Exercise » Print every record exactly, omitting all pictures.

-- Opening Marker --

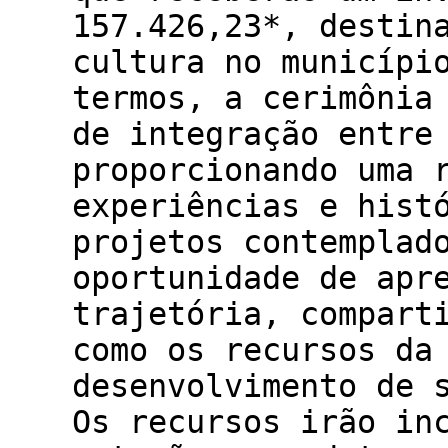
157.426,23*, destin
cultura no municípi
termos, a cerimônia
de integração entre
proporcionando uma 
experiências e hist
projetos contemplad
oportunidade de apr
trajetória, compart
como os recursos da
desenvolvimento de 
Os recursos irão in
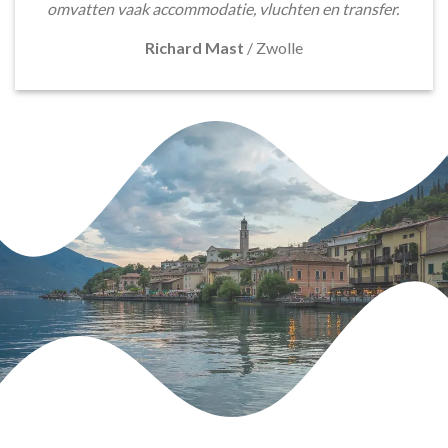
omvatten vaak accommodatie, vluchten en transfer.
Richard Mast
/
Zwolle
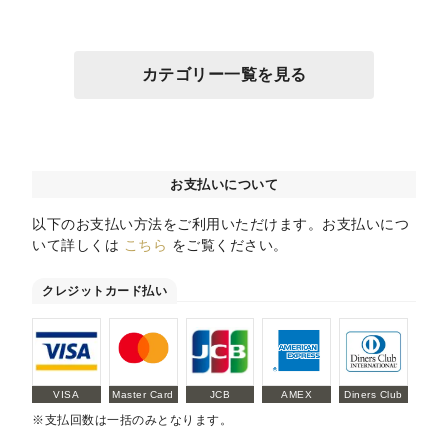
カテゴリー一覧を見る
お支払いについて
以下のお支払い方法をご利用いただけます。お支払いにつ
いて詳しくは
こちら
をご覧ください。
クレジットカード払い
VISA
Master Card
JCB
AMEX
Diners Club
※支払回数は一括のみとなります。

-- Closing Marker --

Exercise output »
157.426,23*, destin
cultura no municípi
termos, a cerimônia
de integração entre
proporcionando uma 
experiências e hist
projetos contemplad
oportunidade de apr
trajetória, compart
como os recursos da
desenvolvimento de 
Os recursos irão in
omvatten vaak accommodatie, vluchten en transfer.
Richard Mast
/
Zwolle
カテゴリー一覧を見る
お支払いについて
以下のお支払い方法をご利用いただけます。お支払いにつ
いて詳しくは
こちら
をご覧ください。
クレジットカード払い
VISA
Master Card
JCB
AMEX
Diners Club
※支払回数は一括のみとなります。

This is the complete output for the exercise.